I didn't include this specifically, but I believe we started to scrape metrics and set up data gathering for how this is being used earlier this year. And we're fortunately in, I think, hundreds of projects and thousands of scans. So we're excited to see where that goes in the future.

So what's next? I would say there's a lot of things. For one, currently we're just using WCAG scans, right? Which is a rule set that's been established for a while. We're aware that there may be opportunities in the industry to expand our coverage past that, right? The closer we can get to a hundred percent, the better. So that's something I'm personally excited about delving into for sure.

Admittedly, we do things a little late in the process. I think we did that because we felt we could get the best first-time coverage by doing what we did from a WCAG perspective. But we do have to build and deploy before we test. And so admittedly that's not always ideal from an automated perspective.

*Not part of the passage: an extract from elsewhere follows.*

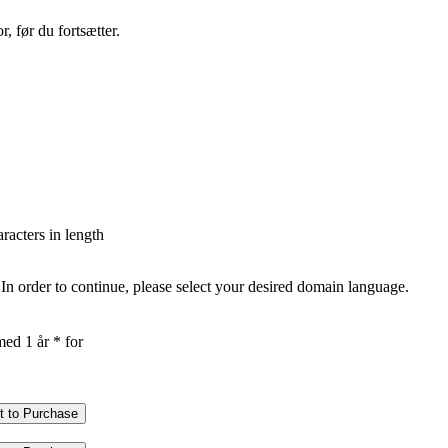
, før du fortsætter.
aracters in length
In order to continue, please select your desired domain language.
med 1 år * for
t to Purchase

So there's opportunities for us to integrate linters in our process as well. So it could happen earlier in the pipeline or even locally. And then design stages, right? You may have UX designers or product owners that want to mock out a page as they're proofing out the requirements. Why not find out just then and there if something is inaccessible?

And then there could always be opportunities to streamline scans even further in the pipeline. So one line of code is obviously great, right? But if you think about it, a lot of these browser-based testing frameworks, they know when a page changes state and things of that nature. So can we delve into that further and make it zero, right? What's stopping us from doing that, per se?

So that's all I had to share today. I'd love to speak with anyone who's had similar experiences or anything to share.